La mañana de ese miércoles 29, mientras desfilaban bomberos voluntarios, combatientes antiguos, soldados rasos, perros rastreadores y otros efectivos del uniforme y del tropero, el mandatario peruano decretó, por vía oral, la rebaja del exiguo y franciscano salario mínimo vital. Todavía no se extinguían las protestas porque Ollanta Humala no dijo nada en su discurso veintiochero sobre ese salario de hambre cuando ocurría repentinamente esa medida que alteró para siempre la historia del país. La razón fundamental para que el mandatario disminuyera los escasos 750 soles era que en el calendario había muchos rojos y feriados cortos o largos. Sus asesores habían realizado las sumas respectivas y los resultados demostraban que los trabajadores se la pasaban de cantores y nunca recuperaban lo que perdían.
El nuevo salario vital era de 500 soles y para que nadie se queje el mismo presidente disminuyó su sueldo. También ministros, congresistas, asesores, altos funcionarios, periodistas adictos y otros seres vieron reducidos sus ingresos. Parecía a simple vista una democratización del sueldo primario, del ingreso básico, como una manera de incluir a todos y todas en un mismo saco, pero la mayor parte de la población no estuvo de acuerdo con esa medida salarial. Entonces se armó la trifulca. La protesta que más eficacia obtuvo fue aquella donde los trabajadores se enterraban vivos. En cualquier parte y a cualquier hora, cavaban sendos agujeros y ropa encima se metían en esas tumbas y amenazaban con no salir si es que no les restituían el antiguo salario que solo servía para sobrevivir a duras penas.
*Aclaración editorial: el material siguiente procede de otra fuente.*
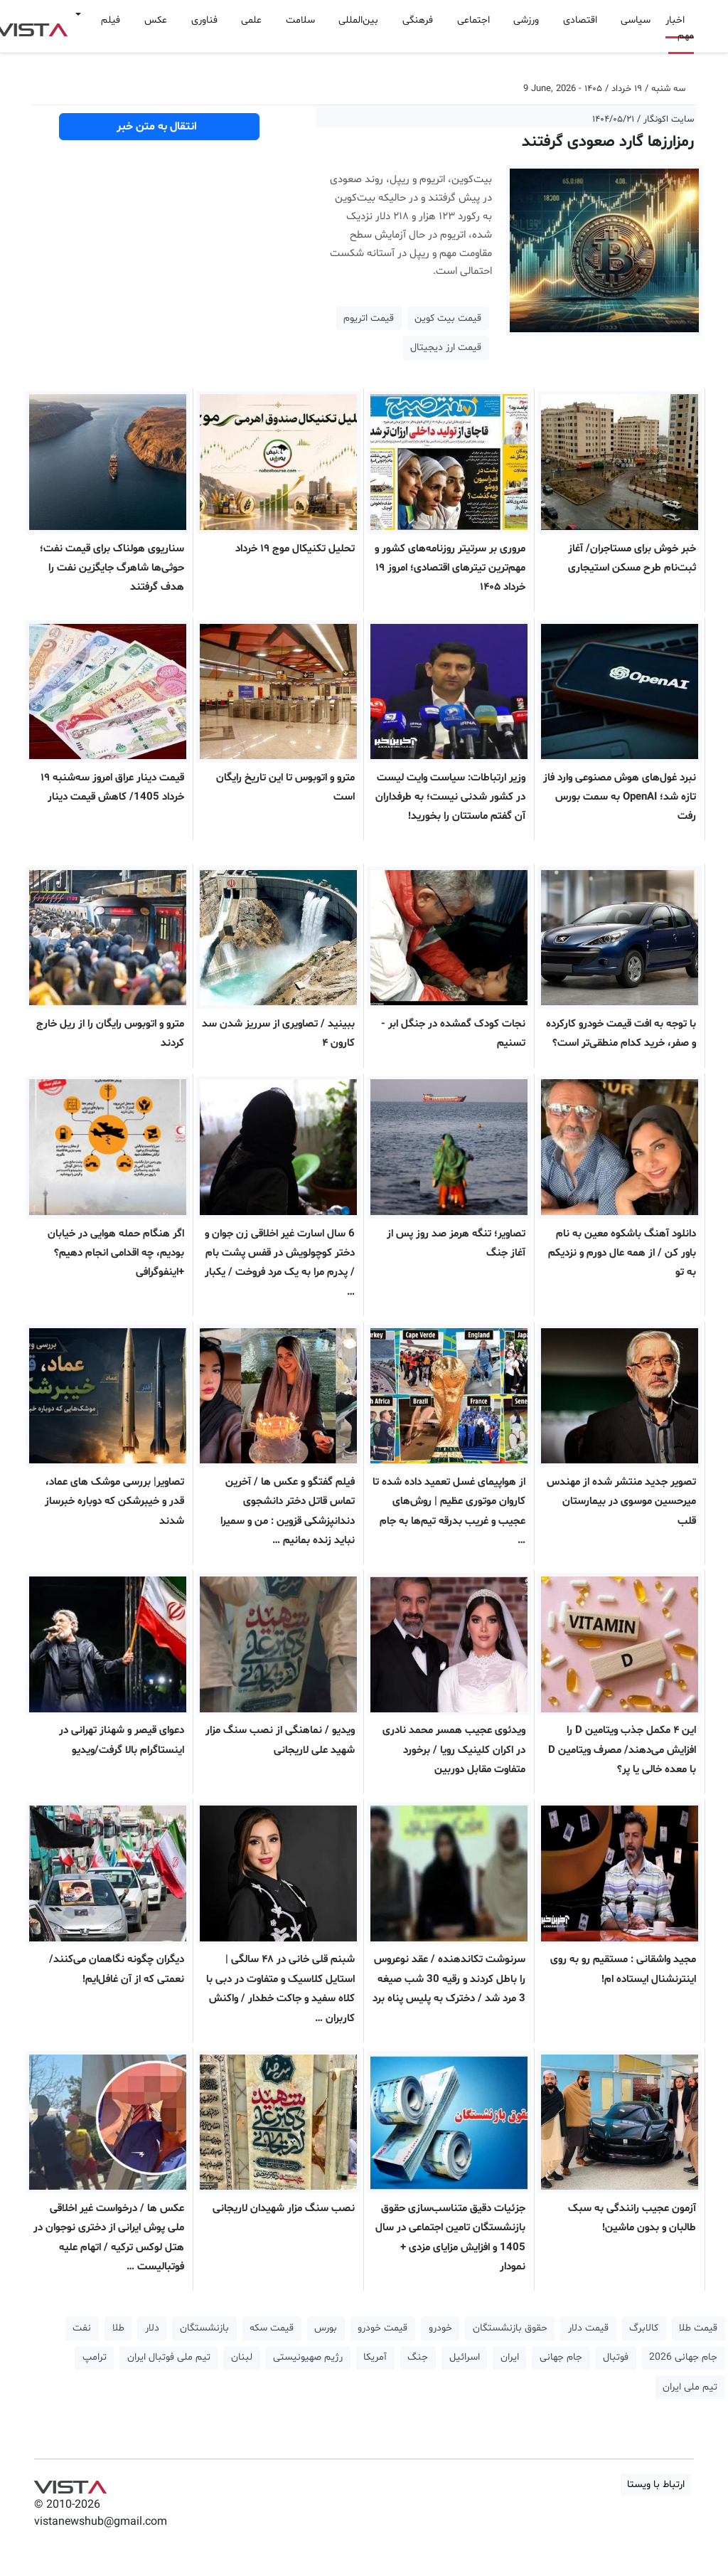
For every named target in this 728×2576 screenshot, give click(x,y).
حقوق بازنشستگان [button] (510, 2328)
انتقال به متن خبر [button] (160, 126)
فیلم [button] (110, 20)
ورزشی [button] (526, 20)
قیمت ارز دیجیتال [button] (445, 347)
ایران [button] (509, 2357)
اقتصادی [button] (580, 20)
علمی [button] (251, 20)
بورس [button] (325, 2328)
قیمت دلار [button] (588, 2328)
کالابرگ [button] (643, 2328)
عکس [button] (155, 20)
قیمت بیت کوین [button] (447, 318)
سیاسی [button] (636, 20)
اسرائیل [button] (464, 2357)
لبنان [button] (241, 2357)
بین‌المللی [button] (358, 20)
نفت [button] (82, 2328)
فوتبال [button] (615, 2357)
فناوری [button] (204, 20)
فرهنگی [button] (417, 20)
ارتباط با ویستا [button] (656, 2484)
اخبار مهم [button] (679, 28)
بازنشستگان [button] (204, 2328)
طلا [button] (118, 2328)
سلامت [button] (300, 20)
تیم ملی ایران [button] (690, 2387)
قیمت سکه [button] (272, 2328)
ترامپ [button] (94, 2357)
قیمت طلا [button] (698, 2328)
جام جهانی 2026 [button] (683, 2357)
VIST (70, 2483)
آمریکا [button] (375, 2357)
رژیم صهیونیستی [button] (308, 2357)
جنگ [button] (417, 2357)
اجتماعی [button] (473, 20)
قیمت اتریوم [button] (368, 318)
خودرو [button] (440, 2328)
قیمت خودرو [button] (382, 2328)
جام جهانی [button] (561, 2357)
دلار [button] (152, 2328)
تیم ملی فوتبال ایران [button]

Los que más protestaban eran los congresistas salientes, quienes lamentaban su mala suerte y estaban tan decididos a volver al pasado que arrendaron por los cementerios y buscaron ciertas tumbas para protestar. Desde allí hacían una campaña tan feroz contra el gobierno que el retirado comandante fue obligado a retroceder algo y decretó, por vía escrita, que el salario mínimo vital era de 550 soles.